A yalorixá Mãe Carmem de Oxum, liderança do Cadomblé, lamentou que ainda hoje aqueles que participam das religiões de matriz africana são alvos de preconceitos sutis – como perceber que alguém atravessou a rua ao se deparar com outro vestido com as roupas próprias dessa religião – ou ostensivos, que vão desde as agressões físicas até o ataque aos templos. “Nós, das religiões de matriz africana, queremos apenas ser respeitados como qualquer ser humano”, declarou.

A mesa-redonda foi concluída com a fala do Cardeal Odilo Pedro Scherer. O Arcebispo de São Paulo destacou que o verdadeiro Estado laico não interfere nas religiões e enfatizou que qualquer violação à liberdade religiosa acaba por repercutir nas liberdades civis, por isso este deve ser um tema de atenção de toda a sociedade. 

Dom Odilo apontou que sempre deve haver acolhida e defesa àqueles que sofrem perseguições religiosas. “Não podemos ser coniventes com a intolerância e devemos fomentar uma cultura de respeito à tolerância religiosa, respeitando a quem tem uma fé diferente da nossa.
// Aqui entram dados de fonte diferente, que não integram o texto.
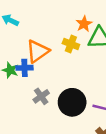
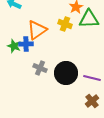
gray cross: (41, 96) -> (40, 68), turned -32

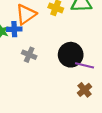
black circle: (66, 73) -> (71, 55), moved

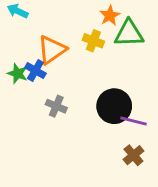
blue cross: (14, 29) -> (35, 71), turned 32

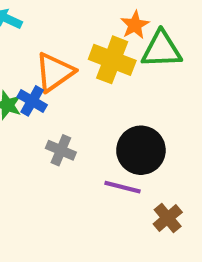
yellow cross: (93, 41) -> (112, 60), size x1.5
purple line: (133, 121) -> (122, 187), moved

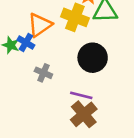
black circle: (141, 150) -> (93, 58), moved
brown cross: (168, 218) -> (84, 114), moved, size x1.5

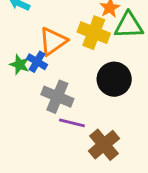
gray cross: (43, 73) -> (57, 97), size x1.5
purple line: (81, 95) -> (72, 123), moved

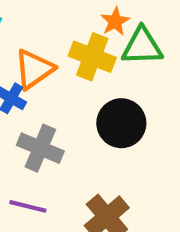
purple line: (72, 123) -> (28, 206), moved

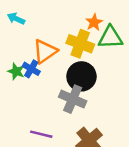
black circle: (121, 123) -> (81, 76), moved
gray cross: (40, 148) -> (73, 99), moved

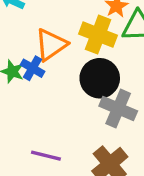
gray cross: (73, 99) -> (118, 108), moved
Essa luta é de todos”, enfatizou.

O Arcebispo de São Paulo comentou, ainda, que o Papa Francisco – a exemplo de seus antecessores – tem se preocupado com a temática da liberdade religiosa, ao lembrar que todos somos irmãos – como ressalta na Fratelli tutti – e que vivemos na mesma casa comum – como escreve na Laudato si’.

Por fim, Dom Odilo pediu a todas as pessoas de boa vontade que colaborem com os trabalhos da ACN. Anualmente, esta fundação pontifícia atende a mais de 5 mil pedidos de ajuda, em cerca de 140 países, incluindo iniciativas para a formação de seminaristas, impressão de bíblias e literatura religiosa; apoio a padres e religiosos em missões e situações críticas; construção e restauração de igrejas e demais instalações eclesiais; programas religiosos de comunicação; e ajuda a refugiados e vítimas de conflitos.